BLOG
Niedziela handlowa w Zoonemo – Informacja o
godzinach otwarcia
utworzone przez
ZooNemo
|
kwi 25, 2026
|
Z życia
* * * * * * * * *
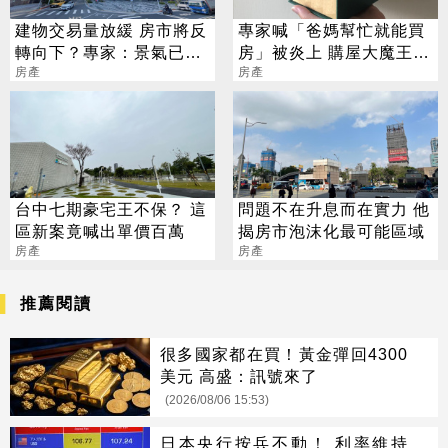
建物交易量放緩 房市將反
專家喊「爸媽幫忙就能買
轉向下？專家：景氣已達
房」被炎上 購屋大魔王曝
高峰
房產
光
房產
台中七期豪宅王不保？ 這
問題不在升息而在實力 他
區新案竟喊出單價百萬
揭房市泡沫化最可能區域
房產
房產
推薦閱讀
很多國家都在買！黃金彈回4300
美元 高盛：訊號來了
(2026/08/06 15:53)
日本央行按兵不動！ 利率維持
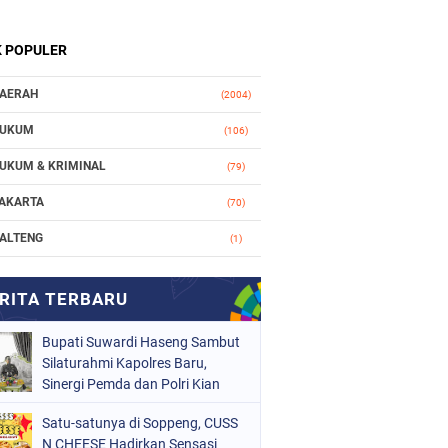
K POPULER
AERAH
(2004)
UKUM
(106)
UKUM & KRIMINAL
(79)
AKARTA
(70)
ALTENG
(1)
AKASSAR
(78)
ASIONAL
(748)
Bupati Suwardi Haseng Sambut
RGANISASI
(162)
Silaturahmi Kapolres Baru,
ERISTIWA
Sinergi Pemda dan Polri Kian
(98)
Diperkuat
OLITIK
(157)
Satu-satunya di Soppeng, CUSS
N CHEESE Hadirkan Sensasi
* * * * * * * * *
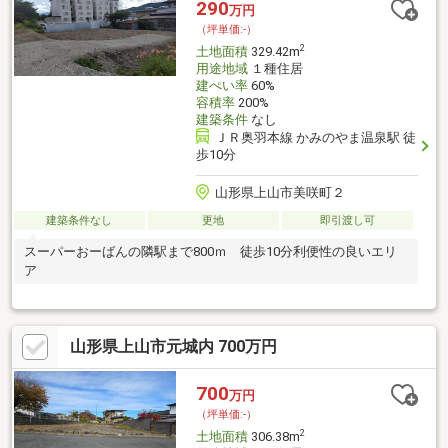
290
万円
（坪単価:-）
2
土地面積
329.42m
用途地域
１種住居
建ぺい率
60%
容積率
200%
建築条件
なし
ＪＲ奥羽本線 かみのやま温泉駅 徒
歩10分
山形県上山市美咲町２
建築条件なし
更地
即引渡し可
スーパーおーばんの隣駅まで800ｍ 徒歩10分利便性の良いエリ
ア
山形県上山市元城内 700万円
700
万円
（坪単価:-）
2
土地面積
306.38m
* * * * * * * * *
▸ WORK TO COMPLETE:
Using the records above, restate word for word the lines from the one with "Bupati Suwardi Haseng Sambut" through the one with "N CHEESE Hadirkan Sensasi", both included.

▸ SOLUTION TO THE EXERCISE:
Bupati Suwardi Haseng Sambut
RGANISASI
(162)
Silaturahmi Kapolres Baru,
ERISTIWA
Sinergi Pemda dan Polri Kian
(98)
Diperkuat
OLITIK
(157)
Satu-satunya di Soppeng, CUSS
N CHEESE Hadirkan Sensasi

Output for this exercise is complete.